### [Task details]
Starting with the line that holds "ile kolayce değiştirebilirsiniz.", repeat each line through the last one below, exactly. Pictures stay out.

### [The data]
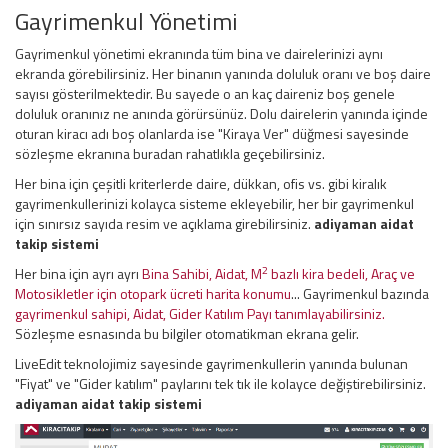
Gayrimenkul Yönetimi
Gayrimenkul yönetimi ekranında tüm bina ve dairelerinizi aynı
ekranda görebilirsiniz. Her binanın yanında doluluk oranı ve boş daire
sayısı gösterilmektedir. Bu sayede o an kaç daireniz boş genele
doluluk oranınız ne anında görürsünüz. Dolu dairelerin yanında içinde
oturan kiracı adı boş olanlarda ise "Kiraya Ver" düğmesi sayesinde
sözleşme ekranına buradan rahatlıkla geçebilirsiniz.
Her bina için çeşitli kriterlerde daire, dükkan, ofis vs. gibi kiralık
gayrimenkullerinizi kolayca sisteme ekleyebilir, her bir gayrimenkul
için sınırsız sayıda resim ve açıklama girebilirsiniz.
adiyaman aidat
takip sistemi
2
Her bina için ayrı ayrı
Bina Sahibi, Aidat, M
bazlı kira bedeli, Araç ve
Motosikletler için otopark ücreti harita konumu
... Gayrimenkul bazında
gayrimenkul sahipi, Aidat, Gider Katılım Payı tanımlayabilirsiniz.
Sözleşme esnasında bu bilgiler otomatikman ekrana gelir.
LiveEdit teknolojimiz sayesinde gayrimenkullerin yanında bulunan
"Fiyat" ve "Gider katılım" paylarını tek tık ile kolayce değiştirebilirsiniz.
adiyaman aidat takip sistemi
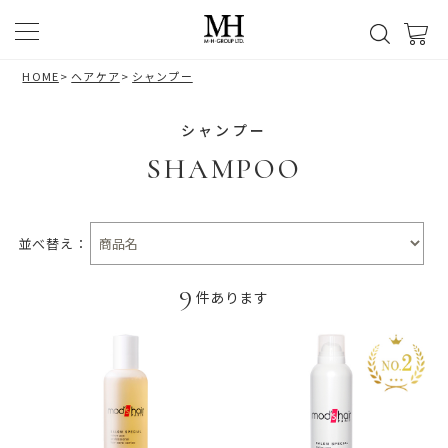
HOME
>
ヘアケア
>
シャンプー
シャンプー
SHAMPOO
並べ替え：
9
件あります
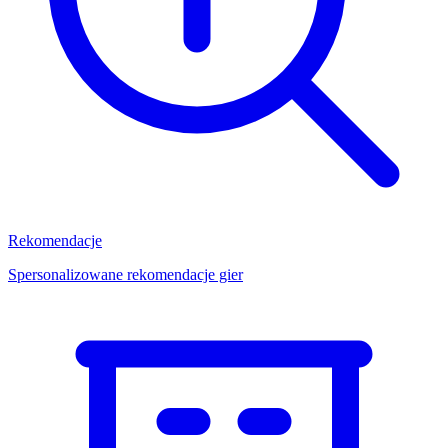
Rekomendacje
Spersonalizowane rekomendacje gier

### [Answer section]
"Fiyat" ve "Gider katılım" paylarını tek tık ile kolayce değiştirebilirsiniz.
adiyaman aidat takip sistemi
HOME
>
ヘアケア
>
シャンプー
シャンプー
SHAMPOO
並べ替え：
9
件あります
Rekomendacje
Spersonalizowane rekomendacje gier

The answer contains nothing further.